Early work on this was supported by CEEALAR and was finished during an internship at Conjecture under the mentorship of Adam Shimi.
Thank you to Evan Hubinger and Rohin Shah for answering some questions related to this post.
Epistemic Status: First palimpsest of many to come.
I am broadly interested in pluralism in scientific development, and more practically interested in supporting the diversification of conceptual alignment.
Towards that end, I believe that having a systematic analysis of the cruxes and methodologies which split up the field into distinct agendas could help clarify how exactly diversity is created and sustained in our field, and what exactly it is we wish to diversify in order to better manage our collective portfolio of research bets.
As a case study, this post will investigate four different approaches to inner alignment. I’ll be taking a look at the different definitions which they use for “outer alignment” and conjecturing on how:
This post is distillational in nature, and as such most of the ideas which I present here are not novel and not my own. The claims in this post should also be read as a part of an ongoing exploratory process, and any pushback (especially from those whose work I cite) would be beneficial.
The mechanistic approach deconfused a lot of previous work on optimization daemons and provided the now canonical argument for why we’d expect mesa-optimizers and inner misalignment, which is summarized as follows:
Traditionally, most of the optimization pressure (or in other words, searching procedures) is implemented looking for a specific model which performs competently on a task during training time. However, as ML becomes more and more powerful, models will be trained to more complicated tasks across a wider range of environments. This puts more pressure for a model to generalize better, and raises the incentives for the model to delegate some of its optimization power to deployment time, rather than training time.
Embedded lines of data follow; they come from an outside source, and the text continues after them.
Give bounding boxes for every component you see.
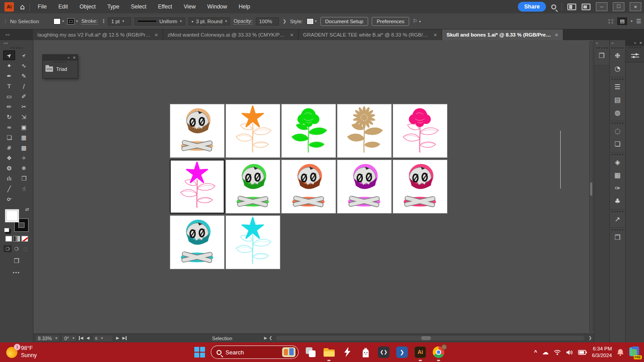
symbols-panel-icon[interactable]: ♣ bbox=[610, 195, 625, 208]
color-panel-icon[interactable]: ❉ bbox=[610, 49, 625, 62]
next-artboard-button[interactable]: ▶ bbox=[116, 336, 119, 340]
arrange-documents-icon[interactable] bbox=[567, 4, 576, 10]
zoom-tool[interactable]: ☌ bbox=[3, 194, 15, 204]
lasso-tool[interactable]: ∿ bbox=[18, 61, 30, 70]
dock-grip[interactable] bbox=[596, 46, 608, 49]
toolbar-grip[interactable] bbox=[11, 46, 23, 49]
layers-panel-icon[interactable]: ◈ bbox=[610, 156, 625, 169]
copilot-icon[interactable]: PRE bbox=[629, 346, 640, 358]
gradient-panel-icon[interactable]: ▤ bbox=[610, 94, 625, 107]
taskbar-search[interactable]: Search bbox=[211, 346, 299, 359]
stroke-weight-stepper[interactable]: ▴▾ bbox=[103, 19, 105, 24]
none-mode-button[interactable] bbox=[21, 236, 28, 242]
home-icon[interactable]: ⌂ bbox=[16, 3, 30, 11]
menu-help[interactable]: Help bbox=[239, 4, 250, 10]
artboard-11[interactable] bbox=[170, 215, 225, 269]
rotate-tool[interactable]: ↻ bbox=[3, 112, 15, 122]
artboard-5[interactable] bbox=[393, 104, 447, 158]
minimize-button[interactable]: ─ bbox=[596, 2, 607, 11]
brush-definition-select[interactable]: •3 pt. Round▾ bbox=[189, 17, 230, 25]
artboard-9[interactable] bbox=[337, 160, 392, 214]
maximize-button[interactable]: ☐ bbox=[613, 2, 624, 11]
first-artboard-button[interactable]: ◀ bbox=[79, 336, 83, 340]
artboard-8[interactable] bbox=[281, 160, 336, 214]
artboard-6-selected[interactable] bbox=[170, 160, 225, 214]
onedrive-icon[interactable]: ☁ bbox=[542, 349, 549, 356]
collapse-toolbar-icon[interactable]: «« bbox=[0, 40, 33, 46]
application-frame-icon[interactable] bbox=[582, 4, 591, 10]
3d-and-materials-panel-icon[interactable]: ❒ bbox=[599, 49, 604, 62]
symbol-screener-tool[interactable]: ✵ bbox=[18, 163, 30, 173]
stroke-color-picker[interactable]: ▾ bbox=[67, 18, 78, 25]
dock-grip[interactable] bbox=[610, 122, 625, 125]
collapse-dock-icon[interactable]: « bbox=[610, 40, 625, 46]
perspective-grid-tool[interactable]: ▦ bbox=[18, 132, 30, 142]
task-view-icon[interactable] bbox=[304, 346, 317, 358]
chrome-icon[interactable] bbox=[432, 346, 445, 358]
artboard-1[interactable] bbox=[170, 104, 225, 158]
pen-tool[interactable]: ✒ bbox=[3, 71, 15, 81]
horizontal-scrollbar-thumb[interactable] bbox=[421, 336, 431, 340]
opacity-field[interactable]: 100% bbox=[256, 17, 279, 25]
llama-app-icon[interactable] bbox=[359, 346, 372, 358]
artboard-7[interactable] bbox=[226, 160, 280, 214]
opacity-expand-icon[interactable]: ❯ bbox=[283, 19, 286, 24]
collapse-tabs-icon[interactable]: «« bbox=[2, 29, 33, 40]
volume-icon[interactable] bbox=[566, 350, 573, 355]
status-expand-icon[interactable]: ▶ bbox=[264, 336, 267, 340]
tab-close-icon[interactable]: ✕ bbox=[155, 33, 158, 37]
paintbrush-tool[interactable]: ✐ bbox=[18, 91, 30, 101]
screen-mode-button[interactable]: ❐ bbox=[14, 258, 20, 264]
tray-chevron-icon[interactable]: ^ bbox=[534, 349, 537, 355]
magic-wand-tool[interactable]: ✦ bbox=[3, 61, 15, 70]
collapse-dock-icon[interactable]: « bbox=[594, 40, 609, 46]
preferences-button[interactable]: Preferences bbox=[372, 17, 409, 26]
wifi-icon[interactable] bbox=[554, 350, 561, 355]
graphic-styles-panel-icon[interactable]: ❏ bbox=[610, 138, 625, 151]
document-tab-active[interactable]: Skull and bones 1.ai* @ 8.33 % (RGB/Prev… bbox=[442, 29, 563, 40]
document-tab[interactable]: laughting my ass V2 Full.ai* @ 12.5 % (R… bbox=[33, 29, 163, 40]
stroke-panel-icon[interactable]: ☰ bbox=[610, 81, 625, 94]
shaper-tool[interactable]: ✏ bbox=[3, 102, 15, 111]
workspace-switcher-button[interactable]: ▤ bbox=[617, 17, 627, 25]
stroke-weight-field[interactable]: 1 pt▾ bbox=[108, 17, 131, 25]
canvas[interactable]: » ✕ Triad bbox=[33, 40, 594, 333]
color-guide-panel-icon[interactable]: ◔ bbox=[610, 62, 625, 75]
free-transform-tool[interactable]: ▣ bbox=[18, 122, 30, 132]
hand-tool[interactable]: ☝ bbox=[18, 184, 30, 193]
search-icon[interactable] bbox=[551, 4, 556, 9]
graph-tool[interactable]: ılı bbox=[3, 173, 15, 183]
scale-tool[interactable]: ⇲ bbox=[18, 112, 30, 122]
properties-sliders-icon[interactable] bbox=[626, 49, 644, 62]
panel-expand-icon[interactable]: » bbox=[634, 41, 636, 45]
export-panel-icon[interactable]: ↗ bbox=[610, 213, 625, 226]
panel-expand-icon[interactable]: » bbox=[68, 56, 70, 60]
dock-grip[interactable] bbox=[610, 210, 625, 213]
fill-swatch[interactable] bbox=[53, 18, 61, 25]
document-setup-button[interactable]: Document Setup bbox=[320, 17, 369, 26]
dock-grip[interactable] bbox=[610, 228, 625, 231]
eyedropper-tool[interactable]: ✧ bbox=[18, 153, 30, 163]
gradient-mode-button[interactable] bbox=[13, 236, 20, 242]
style-picker[interactable]: ▾ bbox=[307, 18, 317, 25]
slice-tool[interactable]: ╱ bbox=[3, 184, 15, 193]
close-button[interactable]: ✕ bbox=[630, 2, 641, 11]
dark-brackets-app-icon[interactable]: ❮❯ bbox=[377, 346, 390, 358]
gradient-tool[interactable]: ▩ bbox=[18, 143, 30, 152]
line-segment-tool[interactable]: ∕ bbox=[18, 81, 30, 91]
menu-window[interactable]: Window bbox=[207, 4, 227, 10]
zoom-level-select[interactable]: 8.33%▾ bbox=[35, 335, 60, 342]
align-options-icon[interactable]: ⚐ ▾ bbox=[413, 19, 421, 24]
artboard-12[interactable] bbox=[226, 215, 280, 269]
menu-type[interactable]: Type bbox=[107, 4, 119, 10]
menu-object[interactable]: Object bbox=[80, 4, 96, 10]
appearance-panel-icon[interactable]: ◌ bbox=[610, 125, 625, 138]
fill-color-box[interactable] bbox=[5, 209, 19, 222]
workspace-chevron-icon[interactable]: ▾ bbox=[631, 20, 632, 23]
illustrator-icon[interactable]: Ai bbox=[414, 346, 427, 358]
panel-close-icon[interactable]: ✕ bbox=[73, 56, 76, 60]
panel-grip[interactable] bbox=[43, 61, 78, 64]
selection-tool[interactable]: ➤ bbox=[3, 50, 15, 60]
dock-grip[interactable] bbox=[610, 78, 625, 81]
direct-selection-tool[interactable]: ➣ bbox=[18, 50, 30, 60]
It is in those cases where we get a mesa-optimizer, and it is with emergence of mesa-optimizers where the issues of misalignment between the mesa-optimizer’s objectives and the objectives which we were training for arise.
The mechanistic approach has also created different evaluations and methods of evaluations of alignment proposals. This approach is defined by an aim towards conceptual clarity, and not only in the employment of mechanistic definitions in both proposed solutions and problem statements, but also with their continued refinement.
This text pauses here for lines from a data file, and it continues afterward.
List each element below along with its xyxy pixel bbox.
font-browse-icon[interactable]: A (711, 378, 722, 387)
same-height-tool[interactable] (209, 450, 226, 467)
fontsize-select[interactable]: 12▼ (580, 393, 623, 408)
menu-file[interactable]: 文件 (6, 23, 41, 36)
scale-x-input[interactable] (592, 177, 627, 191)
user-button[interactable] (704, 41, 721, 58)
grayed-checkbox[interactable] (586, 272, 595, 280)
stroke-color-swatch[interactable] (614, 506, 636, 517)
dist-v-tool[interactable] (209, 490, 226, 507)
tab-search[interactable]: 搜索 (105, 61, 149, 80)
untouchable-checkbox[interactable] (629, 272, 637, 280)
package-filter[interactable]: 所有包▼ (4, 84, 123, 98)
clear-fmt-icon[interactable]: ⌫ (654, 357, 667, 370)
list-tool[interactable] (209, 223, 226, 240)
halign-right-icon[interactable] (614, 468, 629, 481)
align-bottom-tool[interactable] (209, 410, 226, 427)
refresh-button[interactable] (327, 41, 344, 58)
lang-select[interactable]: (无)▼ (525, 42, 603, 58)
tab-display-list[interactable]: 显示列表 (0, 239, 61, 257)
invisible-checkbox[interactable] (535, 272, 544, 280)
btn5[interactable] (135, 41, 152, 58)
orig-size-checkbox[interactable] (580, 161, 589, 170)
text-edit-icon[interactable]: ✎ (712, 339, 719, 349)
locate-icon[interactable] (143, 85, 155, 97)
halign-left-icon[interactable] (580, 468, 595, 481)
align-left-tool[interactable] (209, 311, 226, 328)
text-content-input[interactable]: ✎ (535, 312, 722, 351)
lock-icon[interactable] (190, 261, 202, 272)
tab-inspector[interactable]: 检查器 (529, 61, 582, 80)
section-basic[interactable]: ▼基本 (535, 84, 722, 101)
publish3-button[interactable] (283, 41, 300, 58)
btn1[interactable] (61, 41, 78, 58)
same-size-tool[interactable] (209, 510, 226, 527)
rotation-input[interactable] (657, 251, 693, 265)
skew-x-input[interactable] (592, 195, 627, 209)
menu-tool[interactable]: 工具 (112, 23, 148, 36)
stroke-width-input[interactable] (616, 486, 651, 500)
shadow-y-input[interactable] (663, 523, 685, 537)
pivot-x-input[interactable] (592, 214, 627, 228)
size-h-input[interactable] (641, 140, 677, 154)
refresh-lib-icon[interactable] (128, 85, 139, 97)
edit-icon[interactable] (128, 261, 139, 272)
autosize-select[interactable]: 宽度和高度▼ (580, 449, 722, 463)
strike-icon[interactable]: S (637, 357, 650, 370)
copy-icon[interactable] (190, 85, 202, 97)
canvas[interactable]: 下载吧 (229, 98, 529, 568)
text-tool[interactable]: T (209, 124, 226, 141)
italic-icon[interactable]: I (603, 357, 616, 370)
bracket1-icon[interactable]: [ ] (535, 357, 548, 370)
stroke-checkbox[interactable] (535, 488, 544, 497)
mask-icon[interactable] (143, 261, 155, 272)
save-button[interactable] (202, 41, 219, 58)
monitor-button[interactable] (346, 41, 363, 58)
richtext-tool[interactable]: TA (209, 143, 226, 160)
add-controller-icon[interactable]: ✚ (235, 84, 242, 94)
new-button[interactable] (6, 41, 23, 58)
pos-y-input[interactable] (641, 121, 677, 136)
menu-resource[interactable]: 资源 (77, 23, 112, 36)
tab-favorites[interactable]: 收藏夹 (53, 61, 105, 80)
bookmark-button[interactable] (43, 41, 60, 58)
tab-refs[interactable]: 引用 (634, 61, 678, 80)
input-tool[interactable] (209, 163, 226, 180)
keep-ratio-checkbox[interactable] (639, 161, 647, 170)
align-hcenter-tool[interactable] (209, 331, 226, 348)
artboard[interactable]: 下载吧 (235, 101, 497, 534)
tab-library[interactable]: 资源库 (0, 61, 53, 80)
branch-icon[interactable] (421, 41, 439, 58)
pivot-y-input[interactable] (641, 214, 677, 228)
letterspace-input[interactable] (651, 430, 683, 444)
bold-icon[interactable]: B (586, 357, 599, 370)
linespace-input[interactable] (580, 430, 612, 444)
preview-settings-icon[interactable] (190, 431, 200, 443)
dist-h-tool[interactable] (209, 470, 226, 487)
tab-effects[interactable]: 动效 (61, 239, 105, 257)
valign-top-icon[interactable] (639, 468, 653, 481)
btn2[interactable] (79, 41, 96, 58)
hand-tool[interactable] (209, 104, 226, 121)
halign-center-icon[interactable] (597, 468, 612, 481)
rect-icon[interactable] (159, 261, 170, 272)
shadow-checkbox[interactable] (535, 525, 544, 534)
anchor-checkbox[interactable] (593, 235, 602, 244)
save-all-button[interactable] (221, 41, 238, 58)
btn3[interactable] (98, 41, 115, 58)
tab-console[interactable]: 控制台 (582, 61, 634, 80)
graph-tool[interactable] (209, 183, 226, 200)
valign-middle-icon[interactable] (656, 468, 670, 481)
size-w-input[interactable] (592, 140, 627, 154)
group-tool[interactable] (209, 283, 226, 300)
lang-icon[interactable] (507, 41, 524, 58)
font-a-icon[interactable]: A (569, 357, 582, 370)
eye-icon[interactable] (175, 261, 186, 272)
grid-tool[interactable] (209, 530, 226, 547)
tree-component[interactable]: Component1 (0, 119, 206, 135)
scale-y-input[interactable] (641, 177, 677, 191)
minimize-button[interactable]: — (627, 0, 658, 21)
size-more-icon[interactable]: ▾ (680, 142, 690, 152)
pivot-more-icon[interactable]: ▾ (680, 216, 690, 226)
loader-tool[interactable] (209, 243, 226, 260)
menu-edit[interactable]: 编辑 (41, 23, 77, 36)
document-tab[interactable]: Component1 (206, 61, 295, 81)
In contrast to the mechanistic approach, the empirical approach’s strategy is mostly focused on developing knowledge of inner alignment by creating empirical experiments studying the phenomena. Tightly coupled to this strategy is a favoring of empirical operationalizability over mechanisticality as a precondition for the definitions which they use. They will often allude to the intentional stance as an influence and cite 2-D Robustness as a core frame for the alignment problem. They favor terms such as objective robustness and generalization over mesa-optimizers and inner alignment.
A redrafting of the classical argument for why we’d see inner misalignment in their language is as follows: Under certain non-diversified environments, a set of actions may be coherent with the pursuit of more than one goal, call them G_1 and G_2, where G_2 will refer to our intended goal. If we are trained in those environments, and we only deploy to those types of environments, then all is good, since the pursuit of either goal is indistinguishable from the other. However, if we deploy in an environment which is more complex, the statistical relationship between G_1 and G_2 might not hold, and we might encounter a situation where our model will continue to competently pursue G_1 while failing to pursue G_2. This malign failure is worse than a benign failure, since in the case where G_1 is a net negative (or worst, an existential catastrophe) we actually perform that net negative out into the world rather than just fizzling into what seems to be more or less random behavior.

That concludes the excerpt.